Paul Meaton, left, helps new member Adrian Tatters to read out loud
Paul Meaton, left, helps new member Adrian Tatters to read out loud

Speakability Sidcup, an aphasia self-help group run entirely by people with aphasia for people with aphasia, was launched at Queen Mary’s Hospital yesterday.

The group was founded by four members of the Wednesday Aphasia Group held at the Oval Clinic, Sidcup. This followed a suggestion by Speech and Language Therapy Technical Instructor Sarah-Jane Mahoney. It aims to create a new community resource for people with aphasia to meet regularly with others with the same condition. An independent branch of the aphasia charity Speakability, the group is the first of its kind in Bexley borough.

 Aphasia is a communication disability which occurs when the communication centres of the brain are damaged. It is usually caused by stroke, but can also be caused by brain haemorrhage, head injury or tumours. It can affect people's ability to speak, read or use numbers. 

The meeting was chaired by Paul Meaton, one of the group's founders. He asked people to introduce themselves and while some were clearly well on their way to recovery, for others this was just the start of their journey. Paul encouraged each person to speak, was patient and reassuring when they faltered and was backed up by encouragement, including rounds of applause, from other members of the group. 
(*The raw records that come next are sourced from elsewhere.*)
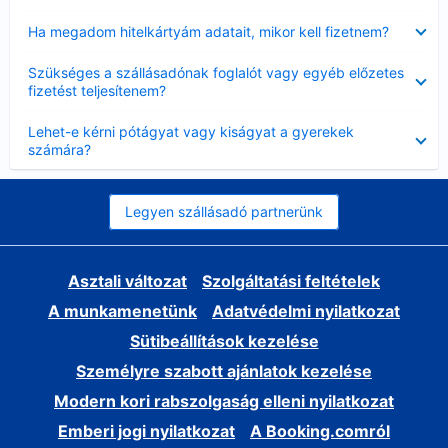
Bezárta
Ha megadom hitelkártyám adatait, mikor kell fizetnem?
Bezárta
Szükséges a szállásadónak foglalót vagy egyéb előzetes
fizetést teljesítenem?
Bezárta
Lehet-e kérni pótágyat vagy kiságyat a gyerekek
számára?
Legyen szállásadó partnerünk
Asztali változat
Szolgáltatási feltételek
A munkamenetünk
Adatvédelmi nyilatkozat
Sütibeállítások kezelése
Személyre szabott ajánlatok kezelése
Modern kori rabszolgaság elleni nyilatkozat
Emberi jogi nyilatkozat
A Booking.comról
Sue Almond spoke about the problem of other people's expectations: "I had a stroke three years ago and people looking at you think you're ok, but from talking fast I am now quite slow. It's like learning to drive a car again - everything goes back to the fundamentals, especially when I meet new people. I get my 'stroke head' and get muddled. People think I don't look old enough to have had a stroke and seem ok, which can be difficult. I've got lots out of attending a group - just being able to talk in a quiet room is really helpful." 

Paul praised the help the group has received from Oxleas: "Some of us have had lots of help but there are many people out there who have no support. We're passionate about helping others with aphasia and our aim was to find a venue where we could welcome people from both within and outside Bexley borough. I contacted Oxleas' Chief Executive, Stephen Firn, and explained that we wanted to set up a self-help group but couldn't afford the £50 - £70 that we were being quoted to hire a room. Oxleas has been really helpful and lets us have this room for free. It's perfect for us as it's quiet with no interference from outside noise. They even sent us complimentary tea, coffee and biscuits to celebrate our first meeting."